▶ _AIM OF THE EXERCISE_
Please copy all of the entries exactly, but drop every picture.
RECORDED DATA Block Start
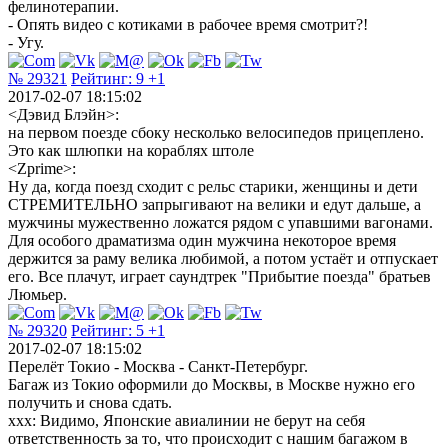
фелинотерапии.
- Опять видео с котиками в рабочее время смотрит?!
- Угу.
№ 29321
Рейтинг:
9
+1
2017-02-07 18:15:02
<Дэвид Блэйн>:
на первом поезде сбоку несколько велосипедов прицеплено.
Это как шлюпки на кораблях штоле
<Zprime>:
Ну да, когда поезд сходит с рельс старики, женщины и дети
СТРЕМИТЕЛЬНО запрыгивают на велики и едут дальше, а
мужчины мужественно ложатся рядом с упавшими вагонами.
Для особого драматизма один мужчина некоторое время
держится за раму велика любимой, а потом устаёт и отпускает
его. Все плачут, играет саундтрек "Прибытие поезда" братьев
Люмьер.
№ 29320
Рейтинг:
5
+1
2017-02-07 18:15:02
Перелёт Токио - Москва - Санкт-Петербург.
Багаж из Токио оформили до Москвы, в Москве нужно его
получить и снова сдать.
xxx: Видимо, Японские авиалинии не берут на себя
ответственность за то, что происходит с нашим багажом в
RECORDED DATA Block End
▶ _RESPONSE TO THE EXERCISE_
фелинотерапии.
- Опять видео с котиками в рабочее время смотрит?!
- Угу.
№ 29321
Рейтинг:
9
+1
2017-02-07 18:15:02
<Дэвид Блэйн>:
на первом поезде сбоку несколько велосипедов прицеплено.
Это как шлюпки на кораблях штоле
<Zprime>:
Ну да, когда поезд сходит с рельс старики, женщины и дети
СТРЕМИТЕЛЬНО запрыгивают на велики и едут дальше, а
мужчины мужественно ложатся рядом с упавшими вагонами.
Для особого драматизма один мужчина некоторое время
держится за раму велика любимой, а потом устаёт и отпускает
его. Все плачут, играет саундтрек "Прибытие поезда" братьев
Люмьер.
№ 29320
Рейтинг:
5
+1
2017-02-07 18:15:02
Перелёт Токио - Москва - Санкт-Петербург.
Багаж из Токио оформили до Москвы, в Москве нужно его
получить и снова сдать.
xxx: Видимо, Японские авиалинии не берут на себя
ответственность за то, что происходит с нашим багажом в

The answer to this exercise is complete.